Rendered page images
Start of Block

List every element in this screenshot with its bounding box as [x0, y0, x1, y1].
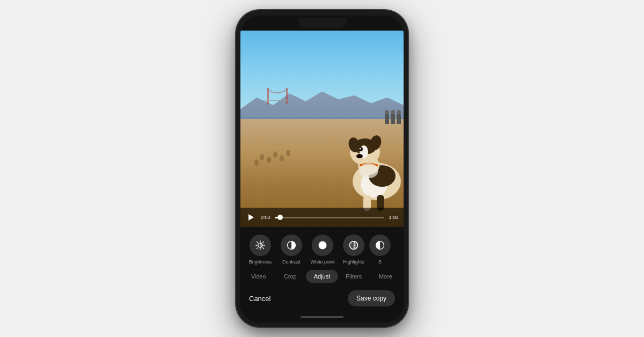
- contrast-label: Contrast: [282, 259, 301, 265]
- controls-panel: Brightness Contrast: [240, 227, 404, 323]
- screen: 0:00 1:00: [240, 16, 404, 323]
- svg-point-23: [286, 150, 290, 156]
- adjust-icons-row: Brightness Contrast: [240, 227, 404, 267]
- tab-filters[interactable]: Filters: [338, 270, 370, 283]
- tab-more[interactable]: More: [370, 270, 401, 283]
- time-end: 1:00: [389, 215, 398, 220]
- timeline-thumb[interactable]: [277, 215, 283, 220]
- svg-point-34: [319, 241, 327, 250]
- home-bar: [301, 316, 343, 318]
- adjust-item-brightness[interactable]: Brightness: [245, 235, 276, 265]
- contrast-icon-circle: [281, 235, 302, 256]
- highlights-label: Highlights: [343, 259, 364, 265]
- tab-crop[interactable]: Crop: [274, 270, 306, 283]
- svg-point-18: [254, 159, 259, 166]
- svg-point-11: [360, 148, 361, 150]
- white-point-icon-circle: [312, 235, 333, 256]
- svg-point-17: [359, 163, 378, 178]
- play-button[interactable]: [246, 212, 257, 223]
- phone-wrapper: 0:00 1:00: [236, 10, 408, 327]
- brightness-label: Brightness: [249, 259, 272, 265]
- shadows-icon-circle: [369, 235, 391, 256]
- svg-line-30: [263, 248, 264, 249]
- home-indicator: [240, 312, 404, 323]
- svg-line-29: [257, 242, 258, 243]
- timeline[interactable]: [275, 217, 385, 218]
- tab-video[interactable]: Video: [243, 270, 274, 283]
- cancel-button[interactable]: Cancel: [249, 295, 270, 303]
- notch: [298, 18, 346, 28]
- tab-bar: Video Crop Adjust Filters More: [240, 267, 404, 286]
- highlights-icon-circle: [343, 235, 364, 256]
- status-bar: [240, 16, 404, 31]
- adjust-item-white-point[interactable]: White point: [307, 235, 338, 265]
- contrast-icon: [286, 240, 297, 251]
- white-point-label: White point: [310, 259, 334, 265]
- save-copy-button[interactable]: Save copy: [348, 290, 395, 306]
- highlights-icon: [348, 240, 359, 251]
- shadows-label: S: [378, 259, 382, 265]
- svg-point-20: [267, 157, 271, 163]
- svg-point-22: [280, 155, 284, 162]
- svg-line-31: [263, 242, 264, 243]
- phone-body: 0:00 1:00: [236, 10, 408, 327]
- brightness-icon: [255, 240, 266, 251]
- bridge-svg: [257, 85, 299, 107]
- person-1: [385, 113, 389, 124]
- person-2: [391, 113, 395, 124]
- person-3: [397, 113, 401, 124]
- brightness-icon-circle: [250, 235, 271, 256]
- svg-point-40: [350, 241, 358, 250]
- adjust-item-shadows[interactable]: S: [369, 235, 391, 265]
- video-controls: 0:00 1:00: [240, 208, 404, 227]
- action-bar: Cancel Save copy: [240, 286, 404, 312]
- svg-point-12: [356, 154, 363, 158]
- svg-point-21: [273, 151, 277, 158]
- shadows-icon: [375, 240, 385, 251]
- svg-point-19: [260, 154, 264, 160]
- video-area: 0:00 1:00: [240, 31, 404, 227]
- people-layer: [385, 113, 401, 124]
- white-point-icon: [317, 240, 328, 251]
- play-icon: [248, 214, 254, 221]
- time-start: 0:00: [261, 215, 270, 220]
- svg-line-32: [257, 248, 258, 249]
- footprints-svg: [248, 136, 302, 168]
- adjust-item-contrast[interactable]: Contrast: [276, 235, 307, 265]
- adjust-item-highlights[interactable]: Highlights: [338, 235, 369, 265]
- tab-adjust[interactable]: Adjust: [306, 270, 338, 283]
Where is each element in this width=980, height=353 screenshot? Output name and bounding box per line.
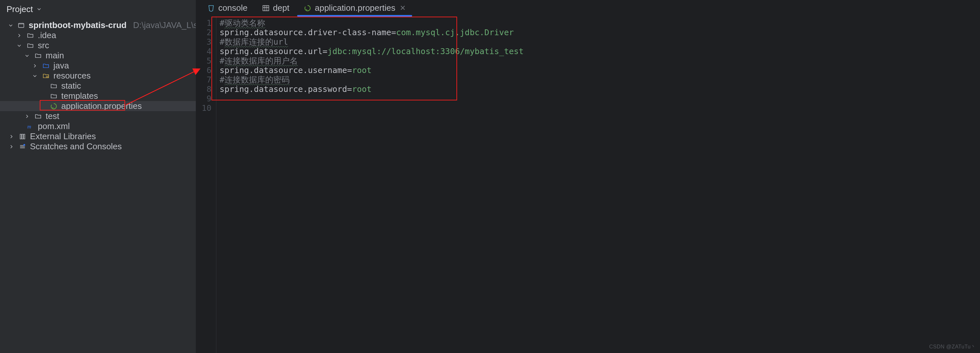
editor-tabs: console dept application.properties ✕ bbox=[196, 0, 980, 16]
editor-area: console dept application.properties ✕ 1 … bbox=[196, 0, 980, 353]
chevron-right-icon[interactable] bbox=[31, 63, 38, 69]
svg-text:m: m bbox=[27, 123, 31, 129]
tree-item-label: templates bbox=[61, 91, 98, 101]
tree-item-resources[interactable]: resources bbox=[0, 71, 196, 81]
folder-icon bbox=[49, 82, 58, 90]
tree-item-src[interactable]: src bbox=[0, 40, 196, 51]
spring-properties-icon bbox=[49, 102, 58, 110]
chevron-down-icon[interactable] bbox=[8, 22, 14, 28]
code-line: #连接数据库的密码 bbox=[220, 75, 980, 85]
tab-dept[interactable]: dept bbox=[255, 0, 297, 16]
line-number: 8 bbox=[198, 85, 212, 94]
project-tree: sprintboot-mybatis-crud D:\java\JAVA_L\s… bbox=[0, 18, 196, 153]
close-icon[interactable]: ✕ bbox=[398, 4, 406, 13]
code-line: #驱动类名称 bbox=[220, 18, 980, 28]
folder-icon bbox=[26, 42, 35, 50]
chevron-down-icon[interactable] bbox=[24, 53, 30, 59]
spring-properties-icon bbox=[304, 4, 312, 12]
line-number: 5 bbox=[198, 56, 212, 65]
line-number: 3 bbox=[198, 37, 212, 46]
tree-item-label: .idea bbox=[38, 30, 56, 40]
tree-item-java[interactable]: java bbox=[0, 61, 196, 71]
folder-icon bbox=[26, 31, 35, 40]
tree-item-label: pom.xml bbox=[38, 121, 70, 131]
watermark: CSDN @ZATuTu丶 bbox=[929, 343, 976, 350]
chevron-right-icon[interactable] bbox=[16, 33, 23, 38]
code-line: spring.datasource.driver-class-name=com.… bbox=[220, 28, 980, 37]
tree-item-label: java bbox=[53, 61, 69, 71]
line-number: 4 bbox=[198, 46, 212, 56]
tab-console[interactable]: console bbox=[200, 0, 255, 16]
folder-icon bbox=[34, 51, 42, 60]
maven-icon: m bbox=[26, 122, 35, 131]
scratches-icon bbox=[18, 142, 27, 151]
tree-item-main[interactable]: main bbox=[0, 51, 196, 61]
ide-window: Project sprintboot-mybatis-crud D:\java\… bbox=[0, 0, 980, 353]
folder-icon bbox=[34, 112, 42, 121]
svg-rect-9 bbox=[263, 6, 269, 11]
project-panel-header[interactable]: Project bbox=[0, 0, 196, 18]
tree-item-label: resources bbox=[53, 71, 91, 81]
line-gutter: 1 2 3 4 5 6 7 8 9 10 bbox=[196, 16, 216, 353]
chevron-down-icon[interactable] bbox=[16, 43, 23, 49]
tree-item-templates[interactable]: • templates bbox=[0, 91, 196, 101]
project-panel: Project sprintboot-mybatis-crud D:\java\… bbox=[0, 0, 196, 353]
tab-label: application.properties bbox=[315, 3, 395, 13]
tree-item-label: test bbox=[46, 111, 59, 121]
tree-item-label: Scratches and Consoles bbox=[30, 141, 122, 152]
tree-item-pom[interactable]: • m pom.xml bbox=[0, 121, 196, 131]
line-number: 7 bbox=[198, 75, 212, 85]
chevron-down-icon bbox=[35, 6, 43, 12]
code-line: spring.datasource.username=root bbox=[220, 65, 980, 75]
chevron-right-icon[interactable] bbox=[24, 113, 30, 119]
source-folder-icon bbox=[42, 62, 50, 70]
code-line: #数据库连接的url bbox=[220, 37, 980, 46]
folder-icon bbox=[49, 92, 58, 101]
tree-item-application-properties[interactable]: • application.properties bbox=[0, 101, 196, 111]
module-icon bbox=[17, 21, 25, 30]
tree-item-static[interactable]: • static bbox=[0, 81, 196, 91]
resources-folder-icon bbox=[42, 72, 50, 80]
line-number: 9 bbox=[198, 94, 212, 103]
code-line: #连接数据库的用户名 bbox=[220, 56, 980, 65]
library-icon bbox=[18, 133, 27, 141]
db-console-icon bbox=[207, 4, 215, 12]
svg-point-3 bbox=[52, 107, 53, 108]
tree-item-label: static bbox=[61, 81, 81, 91]
svg-rect-5 bbox=[20, 134, 22, 139]
tree-root-path: D:\java\JAVA_L\sprintboot-mybatis-cru bbox=[130, 20, 196, 30]
tree-item-external-libraries[interactable]: External Libraries bbox=[0, 131, 196, 141]
line-number: 1 bbox=[198, 18, 212, 28]
svg-rect-1 bbox=[19, 23, 24, 24]
tab-label: console bbox=[218, 3, 248, 13]
tree-item-test[interactable]: test bbox=[0, 111, 196, 121]
svg-rect-6 bbox=[22, 134, 23, 139]
tree-root[interactable]: sprintboot-mybatis-crud D:\java\JAVA_L\s… bbox=[0, 20, 196, 30]
svg-rect-7 bbox=[24, 134, 25, 139]
table-icon bbox=[262, 4, 270, 12]
code-line: spring.datasource.password=root bbox=[220, 85, 980, 94]
tree-item-idea[interactable]: .idea bbox=[0, 30, 196, 40]
tree-item-label: External Libraries bbox=[30, 131, 96, 141]
code-line: spring.datasource.url=jdbc:mysql://local… bbox=[220, 46, 980, 56]
code-editor[interactable]: 1 2 3 4 5 6 7 8 9 10 #驱动类名称 spring.datas… bbox=[196, 16, 980, 353]
line-number: 10 bbox=[198, 103, 212, 113]
chevron-right-icon[interactable] bbox=[8, 134, 15, 139]
code-line bbox=[220, 94, 980, 103]
chevron-down-icon[interactable] bbox=[31, 73, 38, 79]
chevron-right-icon[interactable] bbox=[8, 144, 15, 150]
tab-label: dept bbox=[273, 3, 290, 13]
code-body[interactable]: #驱动类名称 spring.datasource.driver-class-na… bbox=[216, 16, 980, 353]
tab-application-properties[interactable]: application.properties ✕ bbox=[296, 0, 413, 16]
svg-point-8 bbox=[24, 144, 25, 146]
svg-point-10 bbox=[306, 9, 307, 10]
tree-item-scratches[interactable]: Scratches and Consoles bbox=[0, 141, 196, 152]
code-line bbox=[220, 103, 980, 113]
line-number: 2 bbox=[198, 28, 212, 37]
tree-item-label: application.properties bbox=[61, 101, 142, 111]
tree-item-label: src bbox=[38, 40, 49, 51]
svg-rect-2 bbox=[46, 76, 48, 78]
line-number: 6 bbox=[198, 65, 212, 75]
tree-item-label: main bbox=[46, 51, 64, 61]
tree-root-label: sprintboot-mybatis-crud bbox=[29, 20, 126, 30]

End of Block

> [DIRECTIONS FOR THIS TASK]: Give the number of lines in the entries that include the string "Consoles", and nothing more.

> [RESULT OF THE TASK]: 2